_About this task_: Each line in the records below that has the word "Książki" should be copied.

● ● ● ● ● ● ●

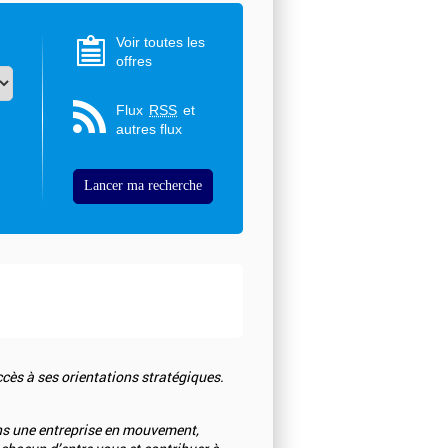
Voir toutes les
offres
Flux
RSS
et
autres flux
ès à ses orientations stratégiques.
dans une entreprise en mouvement,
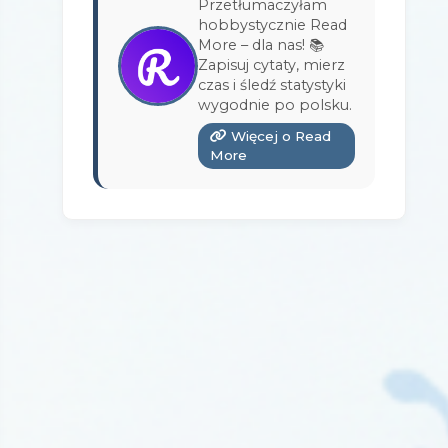
Przetłumaczyłam
Wydawnictwo Bukowy Las
(17)
hobbystycznie Read
More – dla nas! 📚
Wydawnictwo Burda Książki
(3)
Zapisuj cytaty, mierz
czas i śledź statystyki
Wydawnictwo Copernicus Center
wygodnie po polsku.
Press
(1)
Więcej o Read
Wydawnictwo Czarna Owca
(3)
More
Wydawnictwo Czarne
(1)
Wydawnictwo Czerwone i Czarne
(1)
Wydawnictwo Czwarta Strona
(13)
Wydawnictwo Dolnośląskie
(12)
Wydawnictwo E-bookowo
(1)
Wydawnictwo Edipresse Książki
(12)
Wydawnictwo EditioPurple
(1)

● ● ● ● ● ● ●

_Response box_:
Wydawnictwo Burda Książki
Wydawnictwo Edipresse Książki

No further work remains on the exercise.